EXERCISE DETAILS -> Pick out and copy every line below that has the word "green".

MATERIAL SHOWN ->

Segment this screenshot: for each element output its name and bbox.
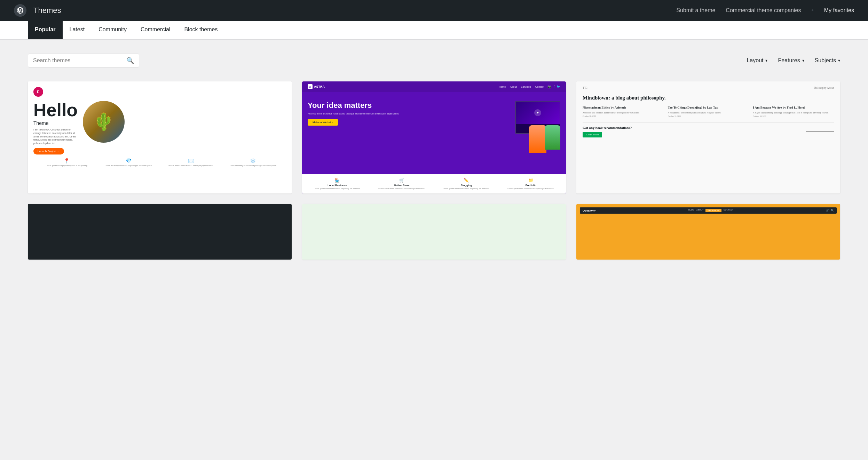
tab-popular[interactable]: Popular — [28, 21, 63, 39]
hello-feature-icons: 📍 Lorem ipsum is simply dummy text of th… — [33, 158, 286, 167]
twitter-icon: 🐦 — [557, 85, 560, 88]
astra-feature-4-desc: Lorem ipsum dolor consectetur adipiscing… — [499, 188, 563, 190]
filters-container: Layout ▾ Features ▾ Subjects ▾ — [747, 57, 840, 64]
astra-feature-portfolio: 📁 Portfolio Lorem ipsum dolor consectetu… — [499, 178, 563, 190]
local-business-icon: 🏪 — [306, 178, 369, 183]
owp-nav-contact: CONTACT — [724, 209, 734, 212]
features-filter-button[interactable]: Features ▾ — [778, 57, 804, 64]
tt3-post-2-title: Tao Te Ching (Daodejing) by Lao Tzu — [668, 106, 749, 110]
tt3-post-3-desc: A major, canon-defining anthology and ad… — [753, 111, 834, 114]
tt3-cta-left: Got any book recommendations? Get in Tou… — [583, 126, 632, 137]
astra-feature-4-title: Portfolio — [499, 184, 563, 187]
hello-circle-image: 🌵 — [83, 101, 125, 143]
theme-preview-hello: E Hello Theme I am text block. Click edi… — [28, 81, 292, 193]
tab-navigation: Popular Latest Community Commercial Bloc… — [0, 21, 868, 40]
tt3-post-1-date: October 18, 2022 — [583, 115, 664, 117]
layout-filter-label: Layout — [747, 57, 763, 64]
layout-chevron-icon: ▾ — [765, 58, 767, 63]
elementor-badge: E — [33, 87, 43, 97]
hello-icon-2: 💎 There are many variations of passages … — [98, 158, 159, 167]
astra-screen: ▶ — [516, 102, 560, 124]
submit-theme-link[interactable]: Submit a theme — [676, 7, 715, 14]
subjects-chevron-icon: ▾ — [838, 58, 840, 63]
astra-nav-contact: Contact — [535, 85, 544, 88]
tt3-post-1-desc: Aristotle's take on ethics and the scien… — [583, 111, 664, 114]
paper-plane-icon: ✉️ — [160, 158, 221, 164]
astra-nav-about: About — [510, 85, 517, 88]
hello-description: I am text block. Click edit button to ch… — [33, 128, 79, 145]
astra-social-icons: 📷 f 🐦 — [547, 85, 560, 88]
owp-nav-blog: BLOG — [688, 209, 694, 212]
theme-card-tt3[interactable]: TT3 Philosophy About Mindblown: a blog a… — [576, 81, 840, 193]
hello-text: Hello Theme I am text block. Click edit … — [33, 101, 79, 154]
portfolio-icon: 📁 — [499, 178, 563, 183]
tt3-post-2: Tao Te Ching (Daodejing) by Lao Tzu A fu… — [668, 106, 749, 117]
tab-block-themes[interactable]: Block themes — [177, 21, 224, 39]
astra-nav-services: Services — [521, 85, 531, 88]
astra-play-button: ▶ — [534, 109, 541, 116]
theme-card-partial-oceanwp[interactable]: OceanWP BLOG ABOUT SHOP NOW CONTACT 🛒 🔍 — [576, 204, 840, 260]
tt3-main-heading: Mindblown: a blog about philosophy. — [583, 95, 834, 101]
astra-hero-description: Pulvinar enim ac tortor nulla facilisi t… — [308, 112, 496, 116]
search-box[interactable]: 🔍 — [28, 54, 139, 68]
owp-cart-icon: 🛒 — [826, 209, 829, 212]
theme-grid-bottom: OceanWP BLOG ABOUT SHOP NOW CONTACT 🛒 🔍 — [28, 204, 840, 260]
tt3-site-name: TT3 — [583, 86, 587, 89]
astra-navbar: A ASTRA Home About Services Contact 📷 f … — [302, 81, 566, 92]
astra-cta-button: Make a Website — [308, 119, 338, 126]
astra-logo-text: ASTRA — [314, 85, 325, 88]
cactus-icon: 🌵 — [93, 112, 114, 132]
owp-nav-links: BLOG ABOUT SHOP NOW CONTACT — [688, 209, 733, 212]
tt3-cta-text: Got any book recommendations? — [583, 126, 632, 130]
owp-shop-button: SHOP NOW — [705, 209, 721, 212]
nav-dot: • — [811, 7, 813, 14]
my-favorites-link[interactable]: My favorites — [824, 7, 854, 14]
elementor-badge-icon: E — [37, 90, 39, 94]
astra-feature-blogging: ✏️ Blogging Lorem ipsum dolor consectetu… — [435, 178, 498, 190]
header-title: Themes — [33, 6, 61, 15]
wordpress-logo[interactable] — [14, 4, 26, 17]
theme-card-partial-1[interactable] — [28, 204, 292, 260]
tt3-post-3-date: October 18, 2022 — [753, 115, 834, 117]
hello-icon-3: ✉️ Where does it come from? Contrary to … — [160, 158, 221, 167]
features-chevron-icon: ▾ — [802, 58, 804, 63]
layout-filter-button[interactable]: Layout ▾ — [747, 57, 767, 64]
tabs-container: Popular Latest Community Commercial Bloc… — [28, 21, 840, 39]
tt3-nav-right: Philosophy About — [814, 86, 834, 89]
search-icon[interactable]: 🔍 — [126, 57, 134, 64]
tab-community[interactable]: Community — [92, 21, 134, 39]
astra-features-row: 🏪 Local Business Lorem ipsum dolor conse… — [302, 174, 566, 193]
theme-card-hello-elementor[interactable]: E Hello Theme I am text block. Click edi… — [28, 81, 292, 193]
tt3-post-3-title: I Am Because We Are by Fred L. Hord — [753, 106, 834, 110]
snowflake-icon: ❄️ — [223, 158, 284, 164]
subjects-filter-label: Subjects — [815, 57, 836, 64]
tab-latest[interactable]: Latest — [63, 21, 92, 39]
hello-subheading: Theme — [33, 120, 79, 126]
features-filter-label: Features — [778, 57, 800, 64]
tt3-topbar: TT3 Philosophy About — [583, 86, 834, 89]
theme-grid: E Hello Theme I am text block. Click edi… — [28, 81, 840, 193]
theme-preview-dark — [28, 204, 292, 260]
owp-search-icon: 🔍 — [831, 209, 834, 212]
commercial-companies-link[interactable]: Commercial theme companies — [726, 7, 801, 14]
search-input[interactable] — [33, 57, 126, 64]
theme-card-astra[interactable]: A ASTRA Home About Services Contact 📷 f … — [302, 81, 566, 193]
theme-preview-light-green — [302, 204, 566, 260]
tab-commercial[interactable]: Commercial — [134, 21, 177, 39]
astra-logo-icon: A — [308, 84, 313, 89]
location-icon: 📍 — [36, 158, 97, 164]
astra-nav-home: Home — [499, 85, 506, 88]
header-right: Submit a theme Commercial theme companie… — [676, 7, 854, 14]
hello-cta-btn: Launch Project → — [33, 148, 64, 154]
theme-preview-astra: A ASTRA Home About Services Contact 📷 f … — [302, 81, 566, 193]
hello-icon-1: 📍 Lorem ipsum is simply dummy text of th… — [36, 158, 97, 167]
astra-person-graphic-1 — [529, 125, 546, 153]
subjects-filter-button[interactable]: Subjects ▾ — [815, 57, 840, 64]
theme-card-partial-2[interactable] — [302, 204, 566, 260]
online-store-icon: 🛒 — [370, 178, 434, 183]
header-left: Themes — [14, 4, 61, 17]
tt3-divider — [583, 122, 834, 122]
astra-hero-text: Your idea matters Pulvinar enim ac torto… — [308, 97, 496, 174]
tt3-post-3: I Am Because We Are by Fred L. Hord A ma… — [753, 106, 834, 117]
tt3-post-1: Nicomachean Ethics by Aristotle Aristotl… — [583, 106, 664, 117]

* * *

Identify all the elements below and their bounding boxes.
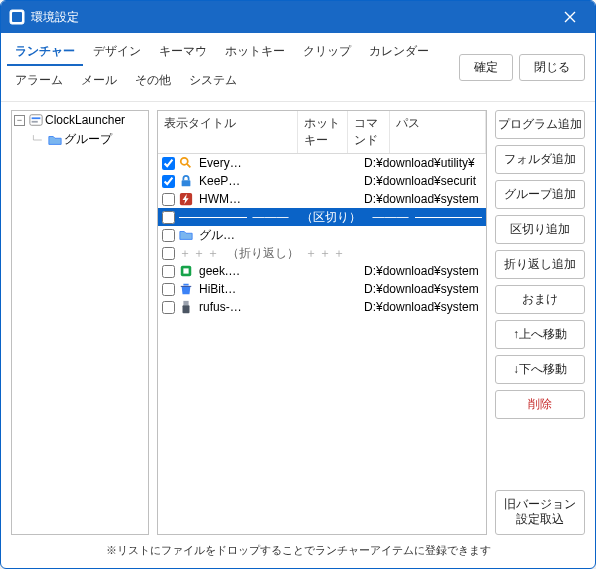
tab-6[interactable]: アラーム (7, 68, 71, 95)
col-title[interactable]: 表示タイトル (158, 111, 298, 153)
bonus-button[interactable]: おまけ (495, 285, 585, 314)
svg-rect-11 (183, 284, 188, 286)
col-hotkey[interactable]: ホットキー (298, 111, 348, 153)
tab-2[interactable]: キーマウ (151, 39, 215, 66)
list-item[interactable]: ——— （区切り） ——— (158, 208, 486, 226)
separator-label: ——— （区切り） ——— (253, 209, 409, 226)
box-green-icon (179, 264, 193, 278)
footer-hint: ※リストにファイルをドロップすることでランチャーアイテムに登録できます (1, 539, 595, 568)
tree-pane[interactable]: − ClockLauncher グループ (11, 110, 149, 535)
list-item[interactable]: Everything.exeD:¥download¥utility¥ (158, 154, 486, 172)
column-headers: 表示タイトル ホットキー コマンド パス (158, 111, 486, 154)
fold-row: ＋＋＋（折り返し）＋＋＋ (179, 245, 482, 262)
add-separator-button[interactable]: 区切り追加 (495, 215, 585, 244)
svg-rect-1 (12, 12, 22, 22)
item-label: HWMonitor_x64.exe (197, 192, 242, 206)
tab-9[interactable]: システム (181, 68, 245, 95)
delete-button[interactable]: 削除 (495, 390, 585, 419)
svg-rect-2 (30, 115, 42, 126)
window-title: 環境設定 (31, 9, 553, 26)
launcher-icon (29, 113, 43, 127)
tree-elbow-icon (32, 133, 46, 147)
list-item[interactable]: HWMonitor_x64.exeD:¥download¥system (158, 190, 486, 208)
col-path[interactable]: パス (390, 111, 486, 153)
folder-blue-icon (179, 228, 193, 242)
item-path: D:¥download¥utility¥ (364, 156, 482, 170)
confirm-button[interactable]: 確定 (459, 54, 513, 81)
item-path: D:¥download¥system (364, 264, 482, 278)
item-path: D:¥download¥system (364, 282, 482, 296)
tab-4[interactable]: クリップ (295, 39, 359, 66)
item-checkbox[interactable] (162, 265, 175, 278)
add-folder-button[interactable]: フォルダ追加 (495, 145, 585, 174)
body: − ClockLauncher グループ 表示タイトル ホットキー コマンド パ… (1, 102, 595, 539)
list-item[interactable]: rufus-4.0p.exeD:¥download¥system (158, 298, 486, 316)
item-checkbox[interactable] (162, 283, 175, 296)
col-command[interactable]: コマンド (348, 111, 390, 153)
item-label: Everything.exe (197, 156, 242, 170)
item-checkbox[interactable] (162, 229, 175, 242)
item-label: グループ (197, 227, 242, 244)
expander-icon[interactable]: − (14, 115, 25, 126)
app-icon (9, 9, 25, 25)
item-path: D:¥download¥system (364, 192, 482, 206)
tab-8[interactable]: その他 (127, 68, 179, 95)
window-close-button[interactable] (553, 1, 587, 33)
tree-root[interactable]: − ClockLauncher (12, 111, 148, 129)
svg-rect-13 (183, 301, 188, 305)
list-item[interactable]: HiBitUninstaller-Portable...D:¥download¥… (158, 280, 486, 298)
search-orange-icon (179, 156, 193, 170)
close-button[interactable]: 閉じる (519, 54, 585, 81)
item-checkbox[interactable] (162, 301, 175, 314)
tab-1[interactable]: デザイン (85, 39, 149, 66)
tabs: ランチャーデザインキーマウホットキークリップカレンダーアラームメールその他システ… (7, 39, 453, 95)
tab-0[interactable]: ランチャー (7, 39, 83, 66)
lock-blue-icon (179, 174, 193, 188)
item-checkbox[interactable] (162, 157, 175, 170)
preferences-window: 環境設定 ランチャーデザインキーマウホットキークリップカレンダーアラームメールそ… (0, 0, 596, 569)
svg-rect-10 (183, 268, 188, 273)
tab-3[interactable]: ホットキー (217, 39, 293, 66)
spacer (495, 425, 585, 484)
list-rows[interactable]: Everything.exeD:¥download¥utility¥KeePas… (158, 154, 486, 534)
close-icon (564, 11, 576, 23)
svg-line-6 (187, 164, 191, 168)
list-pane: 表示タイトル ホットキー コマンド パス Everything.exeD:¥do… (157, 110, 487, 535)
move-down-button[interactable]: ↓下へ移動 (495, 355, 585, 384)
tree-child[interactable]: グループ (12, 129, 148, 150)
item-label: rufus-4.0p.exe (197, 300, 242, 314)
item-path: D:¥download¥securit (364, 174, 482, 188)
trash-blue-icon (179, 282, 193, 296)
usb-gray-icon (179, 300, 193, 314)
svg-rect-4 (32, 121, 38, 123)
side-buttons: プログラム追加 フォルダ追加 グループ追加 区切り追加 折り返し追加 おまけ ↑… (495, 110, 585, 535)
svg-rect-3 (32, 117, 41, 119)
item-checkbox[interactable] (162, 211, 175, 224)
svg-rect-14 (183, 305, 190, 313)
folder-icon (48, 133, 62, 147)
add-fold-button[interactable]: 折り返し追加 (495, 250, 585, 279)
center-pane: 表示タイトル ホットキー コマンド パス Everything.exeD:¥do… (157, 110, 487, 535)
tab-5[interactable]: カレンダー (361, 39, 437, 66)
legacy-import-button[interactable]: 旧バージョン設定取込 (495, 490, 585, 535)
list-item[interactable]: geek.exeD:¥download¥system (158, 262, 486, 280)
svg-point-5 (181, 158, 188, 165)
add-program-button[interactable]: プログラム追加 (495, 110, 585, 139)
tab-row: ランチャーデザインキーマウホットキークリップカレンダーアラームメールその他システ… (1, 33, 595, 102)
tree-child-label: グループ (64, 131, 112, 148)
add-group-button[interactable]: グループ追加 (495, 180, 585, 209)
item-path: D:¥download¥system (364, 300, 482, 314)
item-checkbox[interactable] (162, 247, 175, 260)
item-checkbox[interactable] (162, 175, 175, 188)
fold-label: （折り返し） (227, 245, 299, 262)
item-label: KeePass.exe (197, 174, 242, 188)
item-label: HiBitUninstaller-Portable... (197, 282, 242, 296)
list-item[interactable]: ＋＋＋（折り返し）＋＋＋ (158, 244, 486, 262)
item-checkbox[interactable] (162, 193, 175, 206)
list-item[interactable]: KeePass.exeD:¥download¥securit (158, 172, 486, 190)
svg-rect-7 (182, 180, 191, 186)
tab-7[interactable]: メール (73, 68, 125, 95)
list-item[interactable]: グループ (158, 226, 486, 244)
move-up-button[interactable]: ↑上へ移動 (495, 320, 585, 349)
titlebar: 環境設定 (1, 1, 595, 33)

SOLUTION ->
theme-preview-light-green — [302, 204, 566, 260]
box-green-icon (179, 264, 193, 278)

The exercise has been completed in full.